Parmi les mécontents, se trouvait frère Léon, le disciple bien-aimé, celui que le maître appelait son « petit agneau du bon Dieu ». Un jour, le mouton se fâcha, il fit sauter le tronc. Élie, furieux, n’eut pas honte de le faire bâtonner. Égide, le mystique, gardait mieux son sang-froid, mais il avait des mots amers, une ironie redoutable. On lui faisait visiter les nouveaux locaux conventuels : il paraissait tout approuver. Quand il eut terminé sa ronde : « À la bonne heure ! Rien n’y manque. Et bientôt, nous aurons des femmes ?[1] »

Tel fut le germe de divisions qui allaient longtemps agiter l’Institut d’Assise, et devenir pour lui une cause de difficultés parfois aiguës. La querelle ne prit fin qu’au bout d’un siècle, sur le bûcher[2]. Et pourtant, on ne peut le nier : au point de vue absolu, au point de vue des inten-

  1. Lempp, Élie de Cortone, Paris, 1901.
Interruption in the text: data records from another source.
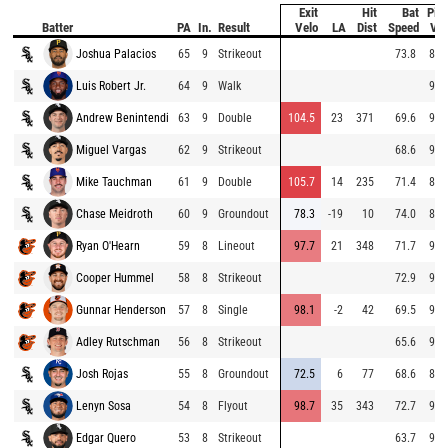
Exit
Hit
Bat
Pitc
Batter
PA
In.
Result
Velo
LA
Dist
Speed
Vel
Joshua Palacios
65
9
Strikeout
73.8
88.
Luis Robert Jr.
64
9
Walk
91.
Andrew Benintendi
63
9
Double
104.5
23
371
69.6
98.
Miguel Vargas
62
9
Strikeout
68.6
91.
Mike Tauchman
61
9
Double
105.7
14
235
71.4
89.
Chase Meidroth
60
9
Groundout
78.3
-19
10
74.0
89.
Ryan O'Hearn
59
8
Lineout
97.7
21
348
71.7
96.
Cooper Hummel
58
8
Strikeout
72.9
90.
Gunnar Henderson
57
8
Single
98.1
-2
42
69.5
97.
Adley Rutschman
56
8
Strikeout
65.6
92.
Josh Rojas
55
8
Groundout
72.5
6
77
68.6
84.
Lenyn Sosa
54
8
Flyout
98.7
35
343
72.7
97.
Edgar Quero
53
8
Strikeout
63.7
96.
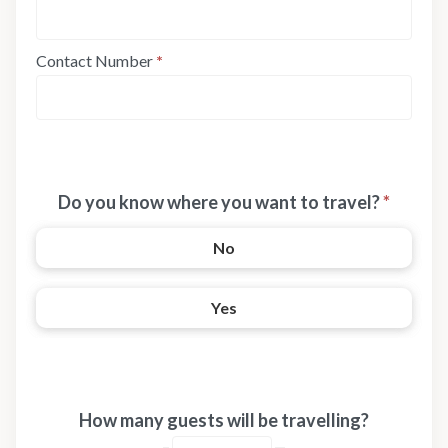
Contact Number
*
Do you know where you want to travel?
*
No
Yes
How many guests will be travelling?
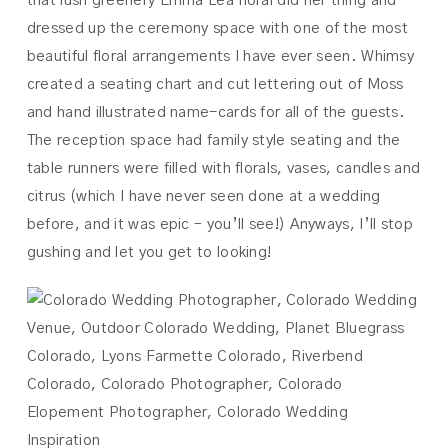
that lush greenery Emma Lea floral did her thing and
dressed up the ceremony space with one of the most
beautiful floral arrangements I have ever seen. Whimsy
created a seating chart and cut lettering out of Moss
and hand illustrated name-cards for all of the guests.
The reception space had family style seating and the
table runners were filled with florals, vases, candles and
citrus (which I have never seen done at a wedding
before, and it was epic – you’ll see!) Anyways, I’ll stop
gushing and let you get to looking!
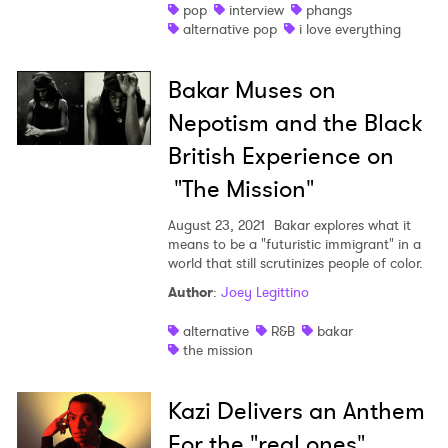
pop
interview
phangs
alternative pop
i love everything
Bakar Muses on
Nepotism and the Black
British Experience on
"The Mission"
August 23, 2021
Bakar explores what it
means to be a "futuristic immigrant" in a
world that still scrutinizes people of color.
Author
:
Joey Legittino
alternative
R&B
bakar
the mission
Kazi Delivers an Anthem
For the "real ones"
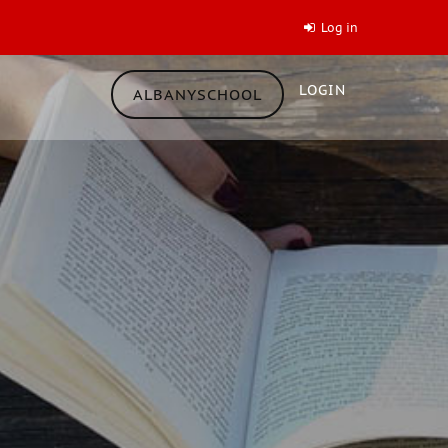
Log in
LOGIN
ALBANYSCHOOL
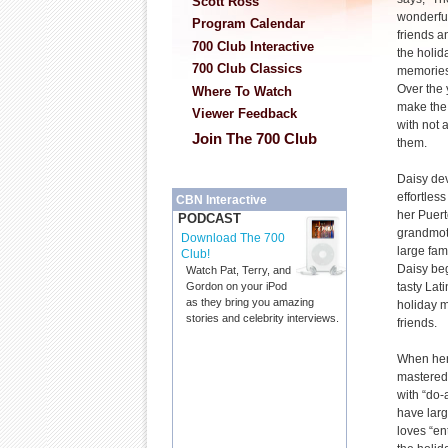
Scott Ross
wonderful
Program Calendar
friends a
700 Club Interactive
the holid
700 Club Classics
memories
Over the 
Where To Watch
make the 
Viewer Feedback
with not a
Join The 700 Club
them.
Daisy de
effortles
CBN Interactive
her Puer
PODCAST
grandmoth
Download The 700
large fam
Club!
Daisy beg
Watch Pat, Terry, and
tasty Lat
Gordon on your iPod
as they bring you amazing
holiday m
stories and celebrity interviews.
friends.
When her
mastered 
with “do-
have larg
loves “en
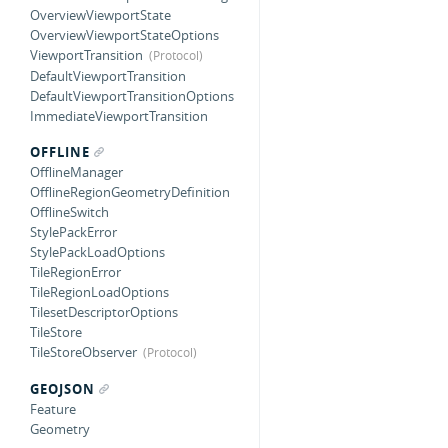
OverviewViewportState
OverviewViewportStateOptions
ViewportTransition
DefaultViewportTransition
DefaultViewportTransitionOptions
ImmediateViewportTransition
OFFLINE
OfflineManager
OfflineRegionGeometryDefinition
OfflineSwitch
StylePackError
StylePackLoadOptions
TileRegionError
TileRegionLoadOptions
TilesetDescriptorOptions
TileStore
TileStoreObserver
GEOJSON
Feature
Geometry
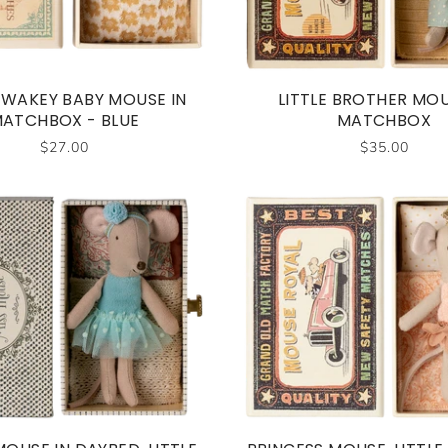
 WAKEY BABY MOUSE IN
LITTLE BROTHER MOU
ATCHBOX - BLUE
MATCHBOX
$27.00
$35.00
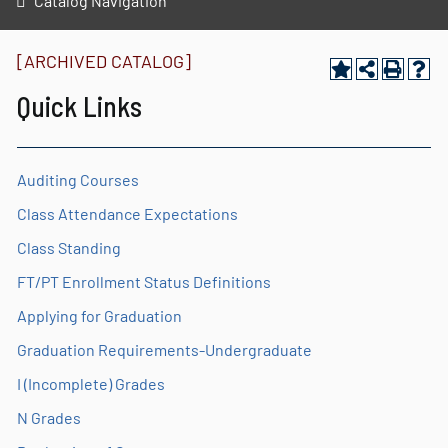
Catalog Navigation
[ARCHIVED CATALOG]
Quick Links
Auditing Courses
Class Attendance Expectations
Class Standing
FT/PT Enrollment Status Definitions
Applying for Graduation
Graduation Requirements-Undergraduate
I (Incomplete) Grades
N Grades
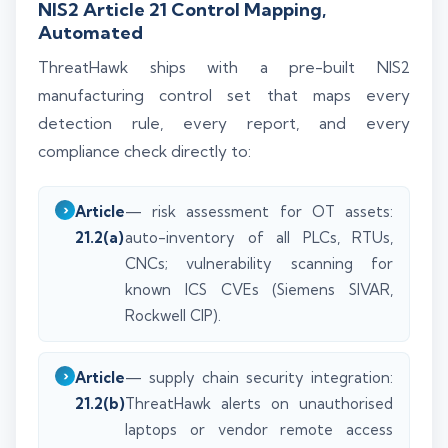
NIS2 Article 21 Control Mapping,
Automated
ThreatHawk ships with a pre-built NIS2
manufacturing control set that maps every
detection rule, every report, and every
compliance check directly to:
Article
— risk assessment for OT assets:
21.2(a)
auto-inventory of all PLCs, RTUs,
CNCs; vulnerability scanning for
known ICS CVEs (Siemens SIVAR,
Rockwell CIP).
Article
— supply chain security integration:
21.2(b)
ThreatHawk alerts on unauthorised
laptops or vendor remote access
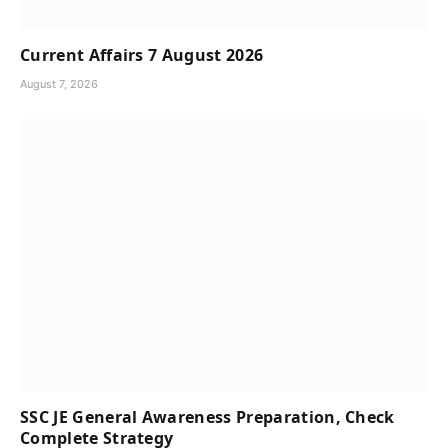
Current Affairs 7 August 2026
August 7, 2026
SSC JE General Awareness Preparation, Check
Complete Strategy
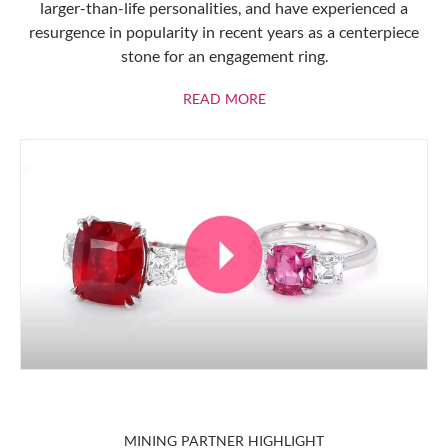
larger-than-life personalities, and have experienced a
resurgence in popularity in recent years as a centerpiece
stone for an engagement ring.
ABOUT RUBIES
READ MORE
MINING PARTNER HIGHLIGHT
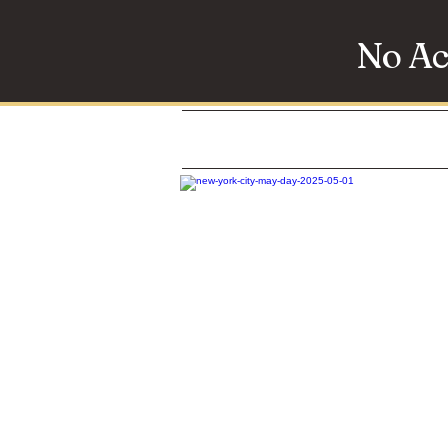
No Ac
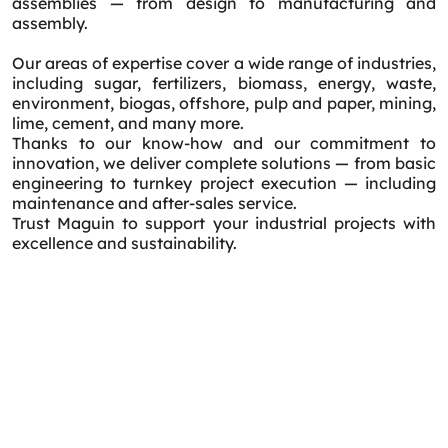
assemblies — from design to manufacturing and
assembly.
Our areas of expertise cover a wide range of industries,
including sugar, fertilizers, biomass, energy, waste,
environment, biogas, offshore, pulp and paper, mining,
lime, cement, and many more.
Thanks to our know-how and our commitment to
innovation, we deliver complete solutions — from basic
engineering to turnkey project execution — including
maintenance and after-sales service.
Trust Maguin to support your industrial projects with
excellence and sustainability.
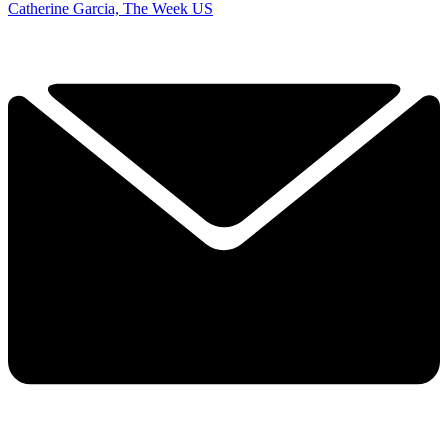
Catherine Garcia, The Week US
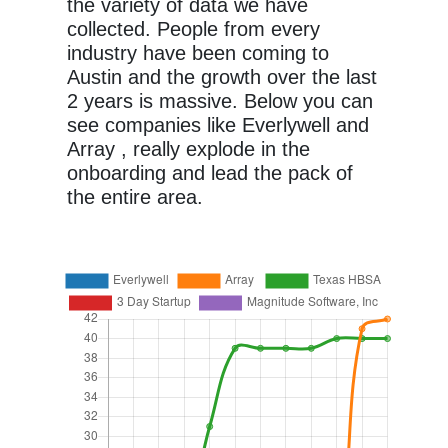
the variety of data we have
collected. People from every
industry have been coming to
Austin and the growth over the last
2 years is massive. Below you can
see companies like Everlywell and
Array , really explode in the
onboarding and lead the pack of
the entire area.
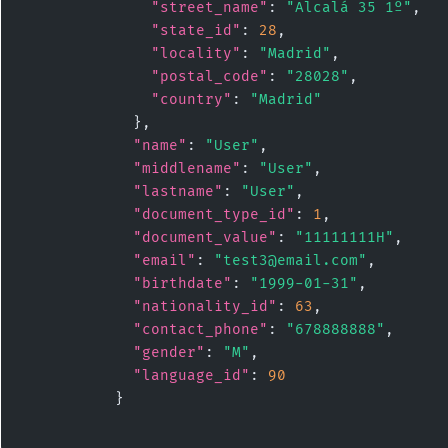
"street_name"
: 
"Alcalá 35 1º"
,

"state_id"
: 
28
,

"locality"
: 
"Madrid"
,

"postal_code"
: 
"28028"
,

"country"
: 
"Madrid"
            },

"name"
: 
"User"
,

"middlename"
: 
"User"
,

"lastname"
: 
"User"
,

"document_type_id"
: 
1
,

"document_value"
: 
"11111111H"
,

"email"
: 
"test3@email.com"
,

"birthdate"
: 
"1999-01-31"
,

"nationality_id"
: 
63
,

"contact_phone"
: 
"678888888"
,

"gender"
: 
"M"
,

"language_id"
: 
90
          }
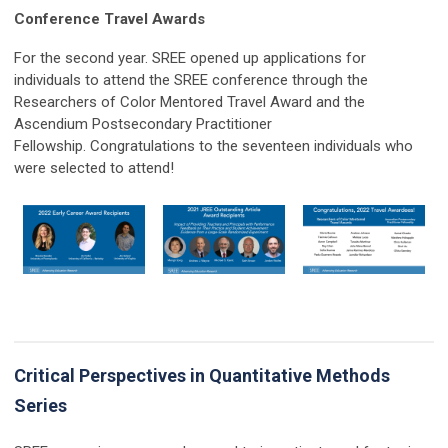
Conference Travel Awards
For the second year. SREE opened up applications for
individuals to attend the SREE conference through the
Researchers of Color Mentored Travel Award and the
Ascendium Postsecondary Practitioner
Fellowship.
Congratulations
to the seventeen individuals who
were selected to attend!
Critical Perspectives in Quantitative Methods
Series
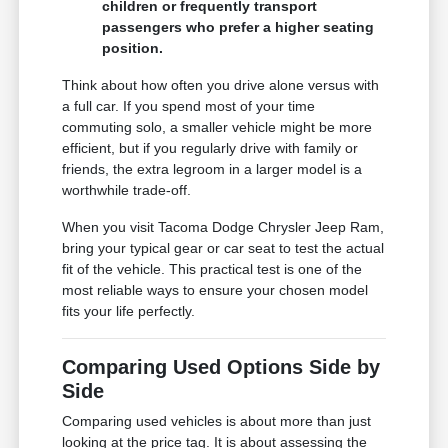
children or frequently transport
passengers who prefer a higher seating
position.
Think about how often you drive alone versus with
a full car. If you spend most of your time
commuting solo, a smaller vehicle might be more
efficient, but if you regularly drive with family or
friends, the extra legroom in a larger model is a
worthwhile trade-off.
When you visit Tacoma Dodge Chrysler Jeep Ram,
bring your typical gear or car seat to test the actual
fit of the vehicle. This practical test is one of the
most reliable ways to ensure your chosen model
fits your life perfectly.
Comparing Used Options Side by
Side
Comparing used vehicles is about more than just
looking at the price tag. It is about assessing the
  2. Toute cette histoire de P.-J. Olivi et des quatre condamnés de Marseille, en 1319, est très bien éclaircie par le P. Ehrle dans l’Archiv für Litteratur und Kirchengeschichte Mittelalters du P. Denifle (t. II, III et IV). Elle vient d’être résumée dans un esprit très modéré par le P. René de Nantes, Histoire des Spirituels, Couvin, 1909, Cf. F. Tocco, Studii Francescani, Naples, 1909.